▶ **WHAT IS NEEDED**
Each record must be copied in full and unchanged; any image it holds is excluded.
[[ DATA RECORDS, beginning ]]
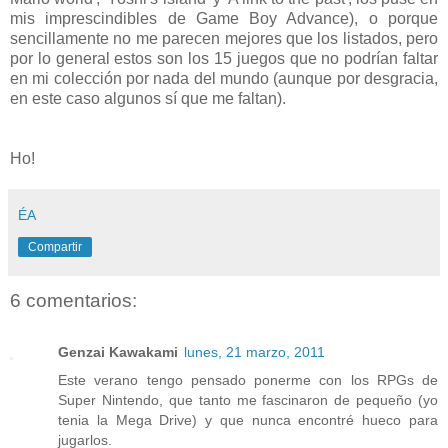
mis imprescindibles de Game Boy Advance), o porque
sencillamente no me parecen mejores que los listados, pero
por lo general estos son los 15 juegos que no podrían faltar
en mi colección por nada del mundo (aunque por desgracia,
en este caso algunos sí que me faltan).
Ho!
ÉA
Compartir
6 comentarios:
Genzai Kawakami
lunes, 21 marzo, 2011
Este verano tengo pensado ponerme con los RPGs de
Super Nintendo, que tanto me fascinaron de pequeño (yo
tenia la Mega Drive) y que nunca encontré hueco para
jugarlos.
[[ DATA RECORDS, end ]]
▶ **PROBLEM SOLUTION**
mis imprescindibles de Game Boy Advance), o porque
sencillamente no me parecen mejores que los listados, pero
por lo general estos son los 15 juegos que no podrían faltar
en mi colección por nada del mundo (aunque por desgracia,
en este caso algunos sí que me faltan).
Ho!
ÉA
Compartir
6 comentarios:
Genzai Kawakami
lunes, 21 marzo, 2011
Este verano tengo pensado ponerme con los RPGs de
Super Nintendo, que tanto me fascinaron de pequeño (yo
tenia la Mega Drive) y que nunca encontré hueco para
jugarlos.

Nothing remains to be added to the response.